No obstante, ISM apeló la decisión en diciembre de 2024, alegando vicios de nulidad, errores de análisis y omisiones en el proceso. En junio de 2025, Indecopi solicitó a Ajeper información sobre sus ventas e ingresos correspondientes a 2024, documentación que la empresa entregó bajo confidencialidad.
Resolución final de Indecopi
Con estos nuevos elementos, la Sala Especializada en Defensa de la Competencia emitió la Resolución 0180-2025/SDC-INDECOPI en agosto de 2025. El fallo, suscrito en septiembre, confirmó parcialmente la decisión inicial. Indecopi determinó que algunas expresiones de Ajeper no contenían los mensajes cuestionados, pero otras sí afectaban la reputación de ISM al sugerir que utilizaba sus marcas de manera irregular.

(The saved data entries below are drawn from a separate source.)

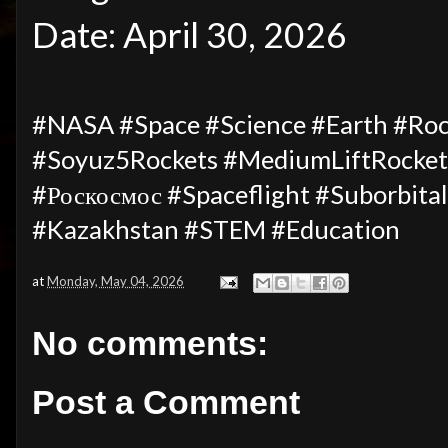
Date: April 30, 2026
#NASA #Space #Science #Earth #Ro
#Soyuz5Rockets #MediumLiftRocket
#Роскосмос #Spaceflight #Suborbit
#Kazakhstan #STEM #Education
at
Monday, May 04, 2026
No comments:
Post a Comment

Por tal motivo, la entidad impuso a Ajeper una multa de 68.01 UIT —equivalente a S/ 363,853.50— y ordenó el cese inmediato de las comunicaciones observadas. La empresa anunció su decisión de apelar la resolución de Indecopi, prolongando así una disputa que marca el cierre de una de las hermandades comerciales más emblemáticas de la industria de bebidas peruana.